Se usiamo una coperta larga che va dalle nuove destre alle sinistre più impresentabili, etichetteremo come populisti Putin, Netanyahu, Bolsonaro, Erdoğan, Orbán, i fratelli Kaczynski, Salvini, Petry, Weidel, Wilders, Babis, Trump, Le Pen, Farage, Strache, Grillo, Puigdemont, Sanders, Iglesias, Tsipras, Obrador, Correa, Morales, Ortega, i fratelli Castro e Chávez/Maduro. Ma non è facile trovare tra costoro un solido denominatore comune. Le coperte che sorvolano sulla fondatezza di alcune istanze poste dai movimenti populisti o che insistono ad applicare loro la distinzione tra destra e sinistra, sono invece troppo strette. L’America Latina è il continente con le maggiori disuguaglianze. In passato le rivoluzioni peronista, castrista e sandinista in nome degli svantaggiati, dei deboli e degli esclusi, colpirono l’immaginario collettivo. Il ricorso alla leva dello stato autoritario retto da un partito monopolista e da satrapi inamovibili si limitò a Cuba e al Nicaragua, ma non si generalizzò. Di recente costituzioni autoritarie, talora liberticide, sono state introdotte dai bolivaristi in Venezuela, Ecuador e Bolivia. Altrove, come nel Brasile di Lula, l’obiettivo della giustizia sociale si è rivelato un enunciato strumentale per rastrellare consensi, risorse per gli oligarchi corrotti e appoggi esterni al ceto politico al potere, ma non ha compromesso i processi costituzionali.
Anche lo sforzo di individuare i sostenitori del populismo in alcuni strati socioeconomici è poco utile. Che elettori e attivisti delle forze populiste abbiano qualifiche produttive e livelli di istruzione più bassi, vivano in aree relativamente periferiche e siano in prevalenza maschi è un fatto; ma insistere su questo schema cancella l’evidenza decisiva, il carattere di “partiti pigliatutto” che costituisce l’arma vincente di tali forze. Lo schema che basa le fortune dei populisti sui “perdenti nei processi di modernizzazione” è empiricamente contraddittorio, e contraddetto (Sergio Costa, ad esempio, spiega queste fortune con i malesseri di masse acculturate schiacciate da élites delegittimate; ma è una tesi ancor più debole).
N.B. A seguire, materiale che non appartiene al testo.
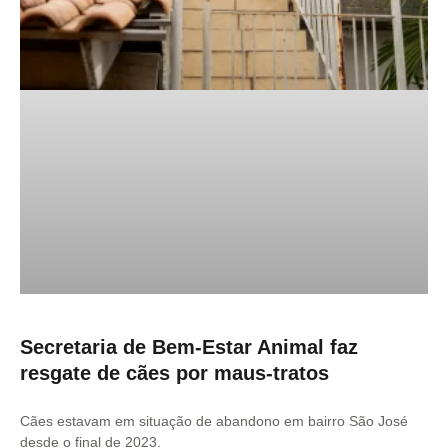
Secretaria de Bem-Estar Animal faz
resgate de cães por maus-tratos
Cães estavam em situação de abandono em bairro São José
desde o final de 2023.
Il ricorso alla polarità amico-nemico non è prerogativa dei soli storyteller populisti. Anche governi autoritari o liberaldemocratici scaricano sugli avversari i loro errori o difetti. Ma i populisti equiparano sempre gli avversari a nemici: «Un avversario è qualcuno che vuoi battere. Un nemico è qualcuno che devi distruggere». Tutto è calcolato: si pratica il gioco duro perché la parte dei duri paga. Lo stesso vale per le loro semplificazioni rozze ma di facile comprensione e di larga accessibilità, o per la “teoria” secondo la quale il bene comune esiste ed è universalmente riconoscibile dalla volontà popolare (non importa se tale “volontà” sia espressa da quattro gatti infiltrabili, manipolabili e fanatizzati attraverso una piattaforma posseduta e gestita a titolo ereditario dall’“azionista di riferimento”).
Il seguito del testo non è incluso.